* PROMPT *
Find the lines below that contain the string "girls". Copy each one.

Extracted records

......

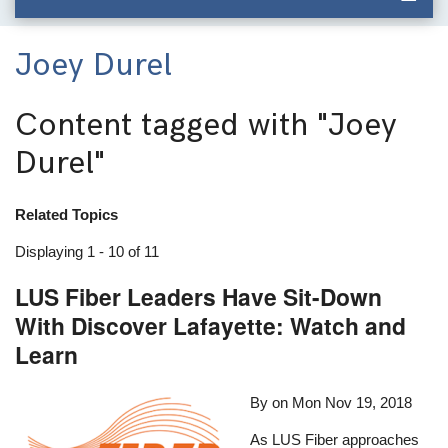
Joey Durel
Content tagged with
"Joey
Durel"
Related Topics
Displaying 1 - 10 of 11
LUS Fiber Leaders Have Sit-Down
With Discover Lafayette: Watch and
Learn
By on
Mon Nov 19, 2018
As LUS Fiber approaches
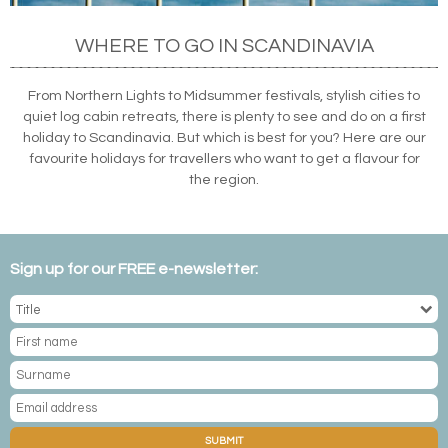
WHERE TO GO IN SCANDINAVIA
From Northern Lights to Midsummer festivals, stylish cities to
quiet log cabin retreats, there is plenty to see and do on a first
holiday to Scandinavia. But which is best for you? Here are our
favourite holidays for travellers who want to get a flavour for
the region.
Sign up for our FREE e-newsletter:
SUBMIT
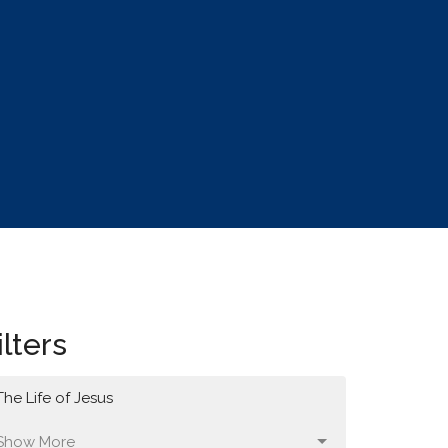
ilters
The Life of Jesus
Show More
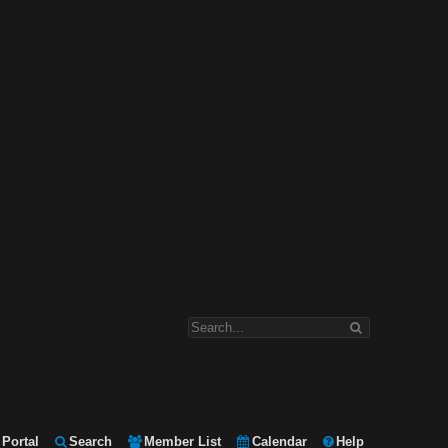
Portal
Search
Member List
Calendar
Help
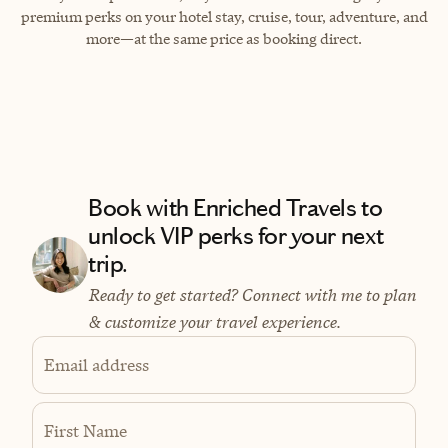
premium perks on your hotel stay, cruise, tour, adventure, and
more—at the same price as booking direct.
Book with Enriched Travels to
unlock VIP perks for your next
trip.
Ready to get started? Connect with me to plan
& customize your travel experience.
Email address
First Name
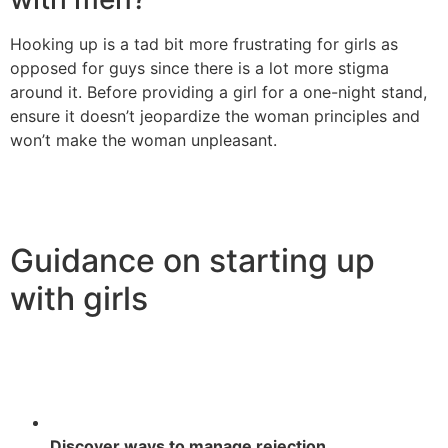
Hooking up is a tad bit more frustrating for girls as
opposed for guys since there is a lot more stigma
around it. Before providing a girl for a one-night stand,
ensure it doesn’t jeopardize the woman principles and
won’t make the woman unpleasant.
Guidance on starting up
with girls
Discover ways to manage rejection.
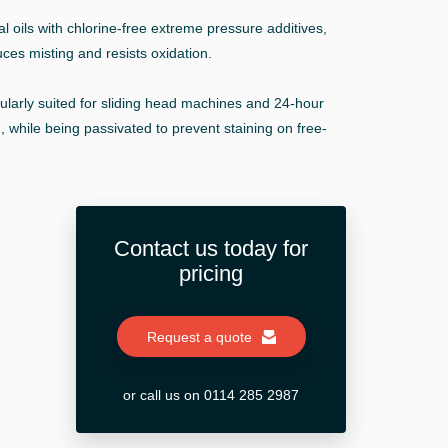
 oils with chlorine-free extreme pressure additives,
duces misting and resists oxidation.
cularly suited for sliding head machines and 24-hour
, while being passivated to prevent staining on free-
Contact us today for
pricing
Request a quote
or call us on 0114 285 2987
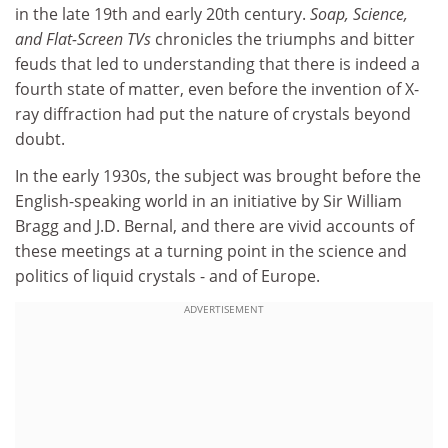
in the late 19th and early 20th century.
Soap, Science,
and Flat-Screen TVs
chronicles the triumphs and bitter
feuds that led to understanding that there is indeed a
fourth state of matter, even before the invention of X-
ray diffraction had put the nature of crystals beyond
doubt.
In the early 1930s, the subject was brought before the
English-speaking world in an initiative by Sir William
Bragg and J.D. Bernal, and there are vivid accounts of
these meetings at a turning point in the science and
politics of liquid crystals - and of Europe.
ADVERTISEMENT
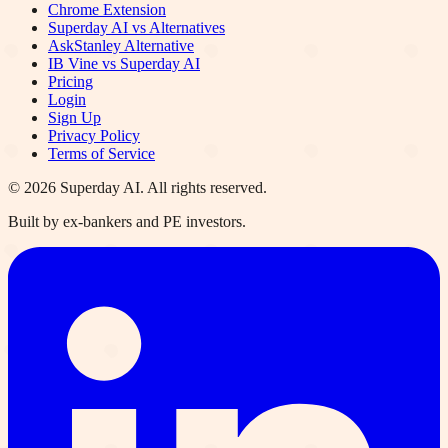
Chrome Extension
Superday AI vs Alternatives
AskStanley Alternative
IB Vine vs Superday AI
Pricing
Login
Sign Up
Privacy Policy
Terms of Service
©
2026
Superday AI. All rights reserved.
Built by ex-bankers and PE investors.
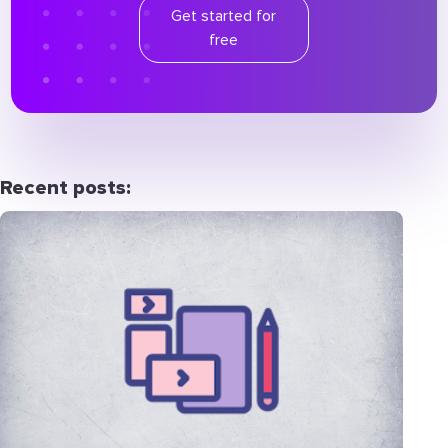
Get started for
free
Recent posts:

......

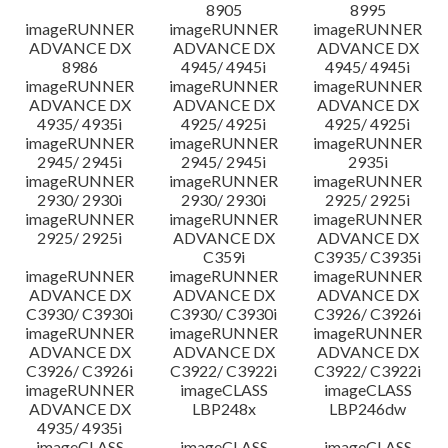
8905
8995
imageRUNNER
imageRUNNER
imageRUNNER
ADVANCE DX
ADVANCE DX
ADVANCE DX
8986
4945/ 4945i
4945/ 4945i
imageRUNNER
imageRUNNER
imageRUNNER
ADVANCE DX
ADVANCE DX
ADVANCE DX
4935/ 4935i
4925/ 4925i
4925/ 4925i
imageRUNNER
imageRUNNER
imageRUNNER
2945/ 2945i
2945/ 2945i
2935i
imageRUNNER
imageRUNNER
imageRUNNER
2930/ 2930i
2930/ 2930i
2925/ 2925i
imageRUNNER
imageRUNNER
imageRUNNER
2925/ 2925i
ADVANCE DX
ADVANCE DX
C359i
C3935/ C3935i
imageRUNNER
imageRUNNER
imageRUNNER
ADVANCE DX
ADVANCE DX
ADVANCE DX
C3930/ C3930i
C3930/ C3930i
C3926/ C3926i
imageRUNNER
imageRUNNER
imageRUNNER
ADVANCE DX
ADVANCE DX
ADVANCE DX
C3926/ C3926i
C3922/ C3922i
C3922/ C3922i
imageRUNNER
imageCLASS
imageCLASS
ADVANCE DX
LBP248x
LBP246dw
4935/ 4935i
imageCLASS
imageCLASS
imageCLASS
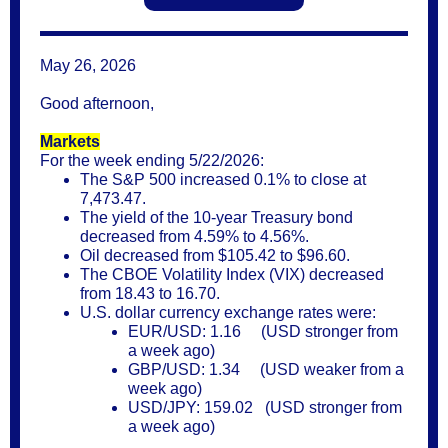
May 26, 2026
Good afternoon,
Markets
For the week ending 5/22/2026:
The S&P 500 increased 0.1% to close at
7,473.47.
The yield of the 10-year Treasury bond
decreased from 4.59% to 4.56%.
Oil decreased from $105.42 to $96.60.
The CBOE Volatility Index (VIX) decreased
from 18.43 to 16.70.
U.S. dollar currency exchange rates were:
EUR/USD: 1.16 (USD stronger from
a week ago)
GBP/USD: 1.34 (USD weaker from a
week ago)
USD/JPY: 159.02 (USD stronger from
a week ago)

......

* RESULT FOR THIS EXERCISE *
Hooking up is a tad bit more frustrating for girls as
with girls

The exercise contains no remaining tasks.